Auch die Frage, was mit „Sitzenbleibern“ passiert, muss noch geklärt werden: Denn wer im letzten G8-Jahrgang die Einführungsphase nicht übersteht, sieht sich mit der Tatsache konfrontiert, dass unter ihm eine ganze Stufe fehlt: Die G9-Schüler kommen erst ein Jahr später in die Stufe 11. „Zu diesen Problemen muss die Politik noch Antworten liefern, ich könnte mir aber vorstellen, dass von Schüler zu Schüler im Einzelfall entschieden wird“, hat auch Will keine abschließende Antwort auf diese Frage. Man sieht: Es bleibt spannend in der Schulpolitik, auch wenn das ungeliebte „Turbo-Abitur“ endlich vom Tisch ist.

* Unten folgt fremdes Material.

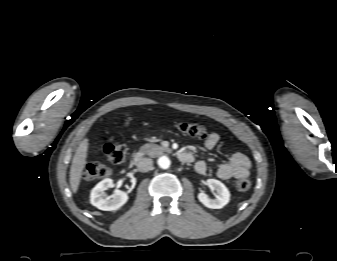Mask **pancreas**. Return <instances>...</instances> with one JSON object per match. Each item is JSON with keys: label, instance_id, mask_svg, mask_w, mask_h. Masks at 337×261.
<instances>
[{"label": "pancreas", "instance_id": "1", "mask_svg": "<svg viewBox=\"0 0 337 261\" xmlns=\"http://www.w3.org/2000/svg\"><path fill=\"white\" fill-rule=\"evenodd\" d=\"M165 152H170V149L155 144H145L141 146L139 150V153L141 155H148L150 157H156L161 154H164Z\"/></svg>", "mask_w": 337, "mask_h": 261}]
</instances>
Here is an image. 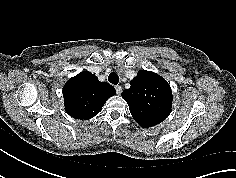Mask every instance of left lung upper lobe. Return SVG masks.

Hintergrundinformationen: Abkehr G8

Die nordrhein-westfälische Landesregierung hat nach acht Jahren den Gesetzentwurf zur Abkehr vom Turbo-Abi beschlossen. Damit machen Gymnasiasten das Abitur wieder nach neun Jahren (G9) statt nach acht Jahren (G8). Der Zeitplan von Schulministerin Yvonne Gebauer sieht vor, dass die Umstellung mit dem Schuljahr 2019/2020 beginnt und die Jahrgänge 5 und 6 der Gymnasien betrifft – also auch die Schüler, die zum kommenden Schuljahr (2018/2019) am Gymnasien aufgenommen wurden. G 8 bleibt dennoch weiterhin möglich und zwar genau dann, wenn sich die Schulen selbst dazu entscheiden, bei der verkürzten Schulzeit zu bleiben. Für den Erhalt von G 8 sind dann eine Zweidrittel-Mehrheit der Schulkonferenz sowie eine Abstimmung mit dem Schulträger notwendig.